"What has that to do with me?" asked Le Glorieux wearily. "He is not a near relative of mine."
"I forgot that you were ignorant of the fact that his Highness is very, very ill."
"Ill? His Highness ill?"
"Yes, he also has the fever, the same that you have, but the leeches are confident that they can cure him."
The fever had now spent itself, and Le Glorieux, being naturally of a strong constitution, made rapid progress toward recovery. Marguerite came no more, for every moment was spent beside the couch of the prince, who was making a brave fight for his life.
But one morning the bells began to toll, and it seemed as if a pall had settled over the land, for the Prince of the Asturias, the hope of Spain, was no more! The heir to the throne of a great kingdom had bowed his young head meekly to the divine will, and gladly had exchanged the splendors of earth for the joys of Heaven. History says, "All the nations mourned, and the court, instead of being hung with white serge, was draped in sackcloth.... Brutus, a beautiful hound belonging to the prince, could not be induced to leave his body, but went to his tomb and died there."

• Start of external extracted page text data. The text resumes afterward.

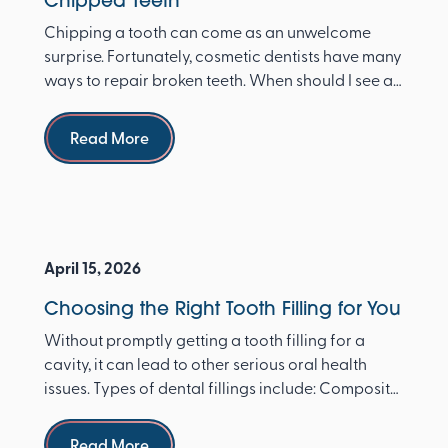
Chipped Teeth
Chipping a tooth can come as an unwelcome
surprise. Fortunately, cosmetic dentists have many
ways to repair broken teeth. When should I see a
dentist ...
Read more
Read More
April 15, 2026
Choosing the Right Tooth Filling for You
Without promptly getting a tooth filling for a
cavity, it can lead to other serious oral health
issues. Types of dental fillings include: Composite
re...
Read more
Read More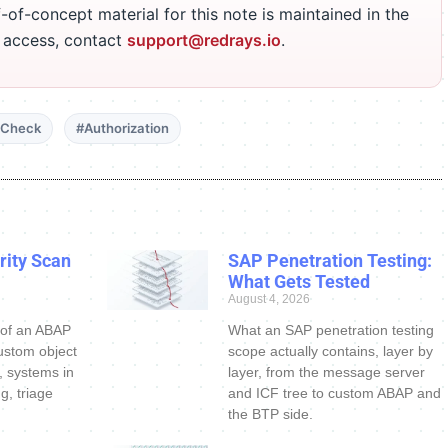
-of-concept material for this note is maintained in the
r access, contact
support@redrays.io
.
t Check
#Authorization
ity Scan
SAP Penetration Testing:
What Gets Tested
August 4, 2026
 of an ABAP
What an SAP penetration testing
ustom object
scope actually contains, layer by
s, systems in
layer, from the message server
g, triage
and ICF tree to custom ABAP and
the BTP side.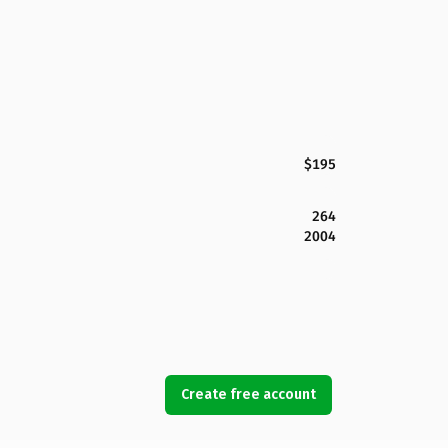
$195
264
2004
Create free account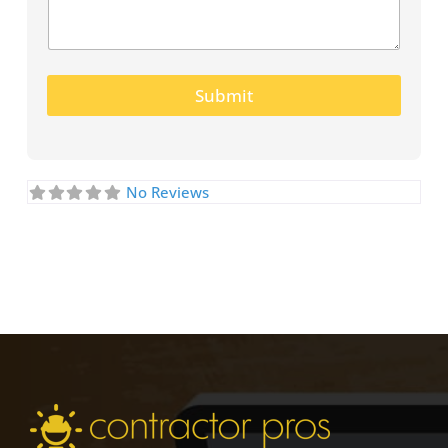
Submit
No Reviews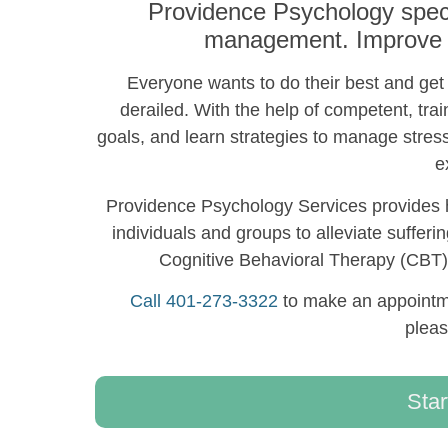
Providence Psychology speci
management. Improve yo
Everyone wants to do their best and get t
derailed. With the help of competent, trai
goals, and learn strategies to manage stres
e
Providence Psychology Services provides h
individuals and groups to alleviate sufferi
Cognitive Behavioral Therapy (CB
Call 401-273-3322
to make an appointme
plea
Star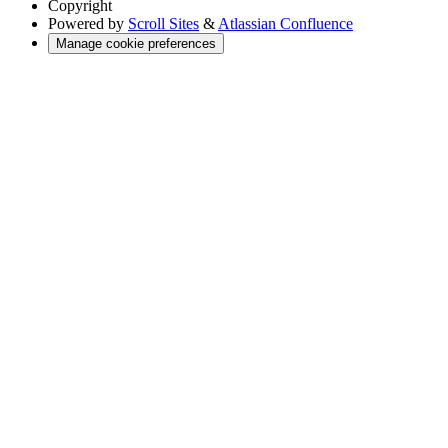
Copyright
Powered by
Scroll Sites
&
Atlassian Confluence
Manage cookie preferences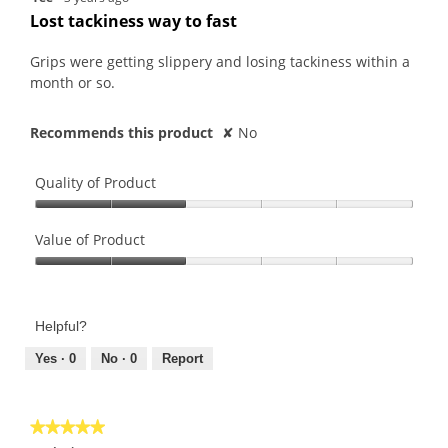
out
Lost tackiness way to fast
of
5
Grips were getting slippery and losing tackiness within a
stars.
month or so.
Recommends this product
✘
No
Quality of Product
Quality
of
Value of Product
Product,
Value
2
of
out
Product,
of
Helpful?
2
5
out
Yes ·
0
No ·
0
Report
of
5
★★★★★
★★★★★
5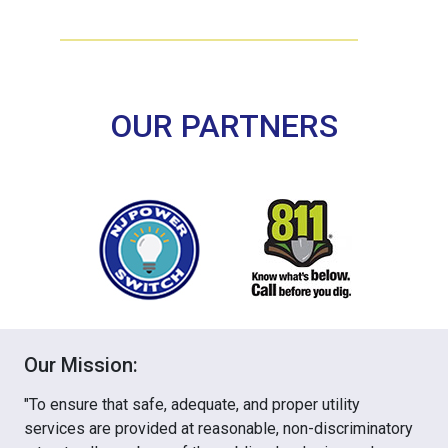
OUR PARTNERS
Our Mission:
"To ensure that safe, adequate, and proper utility
services are provided at reasonable, non-discriminatory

It was a pale and sorrowful queen whom Le Glorieux beheld when next he went to court. The fairy-like columns and sparkling fountains of her palaces were no longer a delight to Queen Isabella; for her the roses in the Alhambra gardens had lost their fragrance, and she thought with indifference of her new possessions across the sea, for she had lost the dearest treasure of all, and the great queen had become the sorrowing mother.